Accordingly, the Court's decision in Whiting Pools cannot be read as holding anything more than that a bankruptcy court may invoke § 542(a) to order the IRS to turn over property seized by tax levy. None of the courts involved in Whiting Pools intimated that turnover duties under § 542(a) could be self-executing in the face of a request for proof of adequate protection.
Significantly, however, the Court did discuss the pre-Code practice under Chapter X of the Bankruptcy Act of the trustee's having to obtain an order of the court in order to obtain turnover of encumbered property. See infra part V.B.
Some would argue that this practice of retaining the property during the pendency of the resolution of the adequate protection issue was barred by the 1984 amendments to § 362(a)(3) which stayed "any act . . . to exercise control over property of the estate." (Emphasis added.) This amending language was added to the then existing restriction under § 362(a)(3) which stayed "any act to obtain possession of property of the estate or of property from the estate. . . ." (Emphasis added.) In amending § 362(a)(3), Congress gave no explanation of its intent.
As suggested, the 1984 language forbidding an act to exercise control over property has been interpreted by some courts to mean that any postpetition retention of the debtor's property violates the automatic stay and is, indeed, sanctionable. See In re Knaus, 889 F.2d 773 (8th Cir. 1989) (duty to return property arises upon the filing of petition); Carr v. Security Savings Loan Association, 130 B.R. 434 (D.N.J. 1991) (creditor sanctioned for not turning over property despite alleged bad faith of petition); In re Coats, 168 B.R. 159 (Bankr.S.D.Tex. 1993); In re Ryan, 183 B.R. 288 (M.D.Fla. 1995).
The principle is simply this: that a person holding property of a debtor who files bankruptcy proceedings becomes obligated, upon discovering the existence of the bankruptcy proceedings, to return that property to the debtor (in chapter 11 or 13 proceedings) or his trustee (in chapter 7 proceedings).

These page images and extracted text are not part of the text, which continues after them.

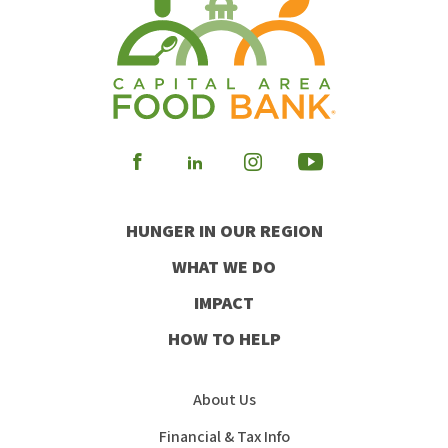
Visit
Visit
Visit
Visit
our
our
our
our
HUNGER IN OUR REGION
Facebook
Instagram
Youtube
LinkedIn
WHAT WE DO
IMPACT
HOW TO HELP
About Us
Financial & Tax Info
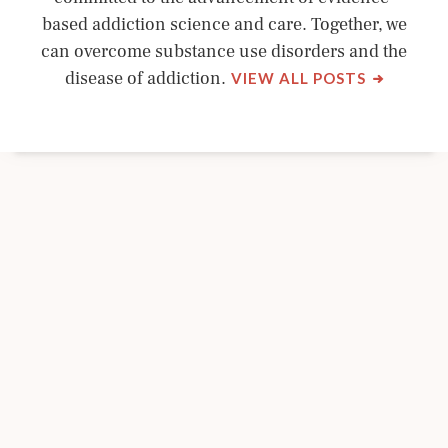
based addiction science and care. Together, we
can overcome substance use disorders and the
BY
disease of addiction.
VIEW ALL POSTS
NYSAM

Otherwise, if persons who could make no substantial adverse claim to a debtor's property in their possession could, without cost to themselves, compel the debtor or his trustee to bring suit as a prerequisite to returning the property, the powers of a bankruptcy court and its officers to collect the estate for the benefit of creditors would be vastly reduced. The general creditors, for whose benefit the return of property is sought, would have needlessly to bear the cost of its return. And those who unjustly retain possession of such property might do so with impunity.
In re Knaus, 889 F.2d at 775.
The holding in In re Knaus has been followed by numerous courts imposing sanctions for a creditor's knowing failure to return property seized post petition. See In re Abrams, 127 B.R. 239 (9th Cir. 1991); In re Putnam, 167 B.R. 737 (Bankr.D.N.H. 1994). The court finds these cases inapposite because the creditor's postpetition (rather than prepetition) seizure of the debtor's property in violation of the automatic stay is void ab initio and thus is no basis upon which to demand adequate protection. In re Richardson, 135 B.R. 256, 258 (Bankr.E.D.Tex. 1992); but see In re Knaus, 889 F.2d at 775 (dicta).

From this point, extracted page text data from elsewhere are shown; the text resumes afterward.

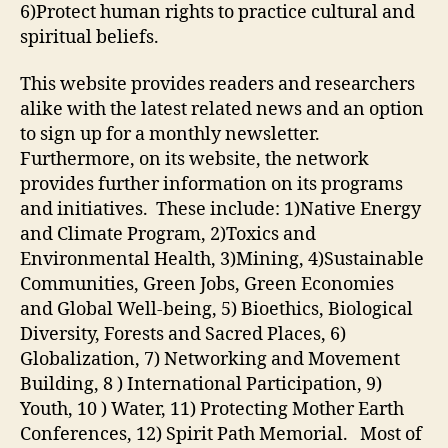
6)Protect human rights to practice cultural and
spiritual beliefs.
This website provides readers and researchers
alike with the latest related news and an option
to sign up for a monthly newsletter.
Furthermore, on its website, the network
provides further information on its programs
and initiatives. These include: 1)Native Energy
and Climate Program, 2)Toxics and
Environmental Health, 3)Mining, 4)Sustainable
Communities, Green Jobs, Green Economies
and Global Well-being, 5) Bioethics, Biological
Diversity, Forests and Sacred Places, 6)
Globalization, 7) Networking and Movement
Building, 8 ) International Participation, 9)
Youth, 10 ) Water, 11) Protecting Mother Earth
Conferences, 12) Spirit Path Memorial. Most of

In contrast, other courts have rejected the Knaus approach, reasoning that § 362(a)(3) freezes the status quo on the filing of the petition rather than mandates affirmative action by the creditor in possession of property seized prepetition to return it immediately. In re Richardson, 135 B.R. 256 (Bankr. E.D.Tex. 1992); cf. In re Deiss, 166 B.R. 92 (Bankr.S.D.Tex. 1994) (creditor entitled to adequate protection before turnover); In re Najafi, 154 B.R. 185, 194-95 (Bankr. E.D.Penn. 1993) (same). See also In re Briggs, 143 B.R. 438, 448 n. 15 (Bankr. E.D.Mich. 1992) (dicta rejecting Knaus).

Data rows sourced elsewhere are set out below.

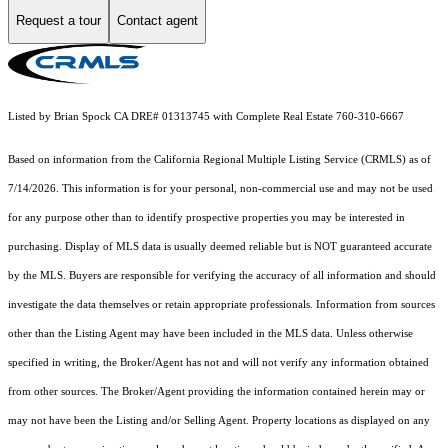
Request a tour
Contact agent
Listed by Brian Spock CA DRE# 01313745 with Complete Real Estate 760-310-6667
Based on information from the
California Regional Multiple Listing Service (CRMLS)
as of
7/14/2026. This information is for your personal, non-commercial use and may not be used
for any purpose other than to identify prospective properties you may be interested in
purchasing. Display of MLS data is usually deemed reliable but is NOT guaranteed accurate
by the MLS. Buyers are responsible for verifying the accuracy of all information and should
investigate the data themselves or retain appropriate professionals. Information from sources
other than the Listing Agent may have been included in the MLS data. Unless otherwise
specified in writing, the Broker/Agent has not and will not verify any information obtained
from other sources. The Broker/Agent providing the information contained herein may or
may not have been the Listing and/or Selling Agent. Property locations as displayed on any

No guidance can be found in Citizens Bank of Maryland v. Strumpf, ___ U.S. ___, 116 S.Ct. 286, 133 L.Ed.2d 258 (1995), upholding a bank's right to place an administrative hold on the debtor's bank account in order to protect the bank's setoff rights. The analysis in Strumpf is distinguishable from this case because Strumpf deals with issues of setoff rather than a creditor's right to retain possession of the debtor's repossessed property which is not subject to a creditor's remedy of setoff as is a bank account. See Carr v. Security Savings Loan Assoc., 130 B.R. at 437.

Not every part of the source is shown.